It was something my mom and dad had loved all their lives and they passed on to me.
They passed on a love of doing and accomplishing, even with all the hits and misses of life. You just have to keep on plugging.
That's what Mom and Dad did.
Eventually, the meat business got pretty solid. And Leonard-the-Sport was really proud. He bought my mom a 1939 Willys for 50 bucks. It was 10 years old, because this was 1949, but that was no small feat. And let me tell you, that son-of-a-gun ran.
It was this ugly blue color, and you know what? I'd give a lot of money for that car today. It was really cool.
In a way, the Willys was much like my old man. Kind of an ugly blue color, but the son-of-a-gun could really run.
I'd give any amount to see him today. He was just really the coolest.
My dad had one wish that I was glad that I was able to fulfill for him.

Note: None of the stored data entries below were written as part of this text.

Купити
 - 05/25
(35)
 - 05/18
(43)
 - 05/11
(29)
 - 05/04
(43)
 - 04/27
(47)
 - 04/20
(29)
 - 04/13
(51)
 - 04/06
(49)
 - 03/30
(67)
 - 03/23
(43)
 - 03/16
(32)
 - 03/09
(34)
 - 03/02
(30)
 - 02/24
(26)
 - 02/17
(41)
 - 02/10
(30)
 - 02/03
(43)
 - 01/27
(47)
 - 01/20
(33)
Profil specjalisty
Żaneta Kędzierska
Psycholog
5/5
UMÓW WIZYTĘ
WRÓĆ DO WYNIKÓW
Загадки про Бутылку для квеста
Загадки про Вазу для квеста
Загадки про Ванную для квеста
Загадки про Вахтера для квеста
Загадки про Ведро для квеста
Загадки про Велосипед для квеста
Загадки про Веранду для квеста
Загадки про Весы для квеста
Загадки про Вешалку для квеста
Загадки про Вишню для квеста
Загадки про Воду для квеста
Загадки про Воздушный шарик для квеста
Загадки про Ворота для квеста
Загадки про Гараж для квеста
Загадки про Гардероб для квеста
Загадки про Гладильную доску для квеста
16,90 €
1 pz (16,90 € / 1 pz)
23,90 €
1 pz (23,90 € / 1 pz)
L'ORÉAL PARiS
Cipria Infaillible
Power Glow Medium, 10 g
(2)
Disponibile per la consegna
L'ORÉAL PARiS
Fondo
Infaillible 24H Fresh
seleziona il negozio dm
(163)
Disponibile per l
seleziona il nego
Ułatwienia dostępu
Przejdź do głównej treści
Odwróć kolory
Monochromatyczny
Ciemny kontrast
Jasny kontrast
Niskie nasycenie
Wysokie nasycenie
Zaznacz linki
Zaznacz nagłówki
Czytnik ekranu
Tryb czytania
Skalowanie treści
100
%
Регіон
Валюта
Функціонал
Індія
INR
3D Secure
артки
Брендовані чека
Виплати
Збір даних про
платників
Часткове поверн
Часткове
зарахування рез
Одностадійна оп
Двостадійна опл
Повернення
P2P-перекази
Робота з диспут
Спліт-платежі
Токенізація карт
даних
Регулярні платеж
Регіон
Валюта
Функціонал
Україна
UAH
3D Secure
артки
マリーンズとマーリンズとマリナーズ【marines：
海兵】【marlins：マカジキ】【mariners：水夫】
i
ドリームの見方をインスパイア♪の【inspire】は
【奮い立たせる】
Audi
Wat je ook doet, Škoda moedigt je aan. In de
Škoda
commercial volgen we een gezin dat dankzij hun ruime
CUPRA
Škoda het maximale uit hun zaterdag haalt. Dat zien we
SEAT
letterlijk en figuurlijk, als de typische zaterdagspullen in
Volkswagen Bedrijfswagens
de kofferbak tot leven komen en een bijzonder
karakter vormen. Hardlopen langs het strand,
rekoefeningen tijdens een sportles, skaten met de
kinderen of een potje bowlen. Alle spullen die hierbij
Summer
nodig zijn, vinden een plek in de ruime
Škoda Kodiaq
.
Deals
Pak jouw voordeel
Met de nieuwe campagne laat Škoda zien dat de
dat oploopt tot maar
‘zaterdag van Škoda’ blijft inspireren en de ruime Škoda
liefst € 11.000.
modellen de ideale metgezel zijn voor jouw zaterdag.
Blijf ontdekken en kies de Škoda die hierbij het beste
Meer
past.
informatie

The Jewish tradition is, when someone dies, you dip 'em in the ground the same day so the healing begins. I mean, all you other guys are barbarians. You put 'em in a room and you drink with them for a week and once they start smellin bad, you plant 'em.

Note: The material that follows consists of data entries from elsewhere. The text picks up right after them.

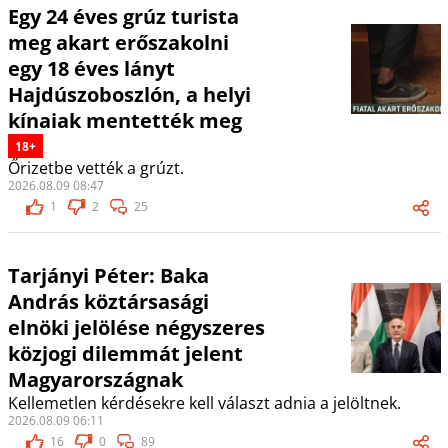
Egy 24 éves grúz turista
meg akart erőszakolni
egy 18 éves lányt
Hajdúszoboszlón, a helyi
kínaiak mentették meg
18+
Őrizetbe vették a grúzt.
2026.08.09 08:47
1
2
25
Tarjányi Péter: Baka
András köztársasági
elnöki jelölése négyszeres
közjogi dilemmát jelent
Magyarországnak
Kellemetlen kérdésekre kell választ adnia a jelöltnek.
2026.08.09 06:11
16
0
89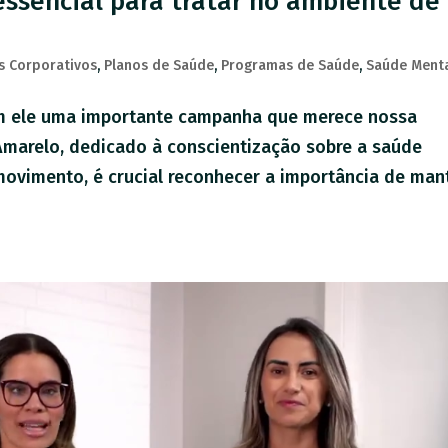
ssencial para tratar no ambiente de
s Corporativos
,
Planos de Saúde
,
Programas de Saúde
,
Saúde Ment
m ele uma importante campanha que merece nossa
Amarelo, dedicado à conscientização sobre a saúde
vimento, é crucial reconhecer a importância de man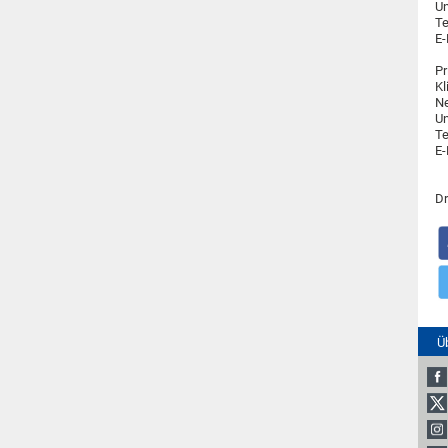
Un
Te
E-
Pr
Kl
Ne
Un
Te
E-
Dr
Ü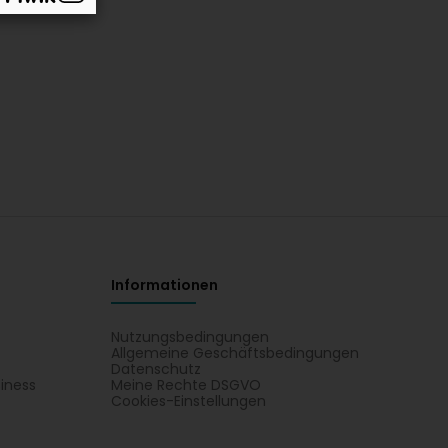
Informationen
Nutzungsbedingungen
Allgemeine Geschäftsbedingungen
Datenschutz
iness
Meine Rechte DSGVO
t
Cookies-Einstellungen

But us Jews, we gotta plant 'em right away.
I couldn't do that because my dad died at this dude ranch in Paso Robles, California.
It was a challenge.
He died on a Thursday night, late at night. And because he died away from home, they picked up his body at the hospital and they wouldn't release it. Until some medical guy, whatever they had in that territory, gave his OK.
In the Jewish tradition, you can't bury them on Saturday, the Sabbath.
So I couldn't plant Leonard until Sunday.
But it was worth the wait, I think.
If you were a famous Jew, you were buried in Hillside Memorial Park in Los Angeles. It's right near the airport, right off the San Diego Freeway, not five miles from LAX.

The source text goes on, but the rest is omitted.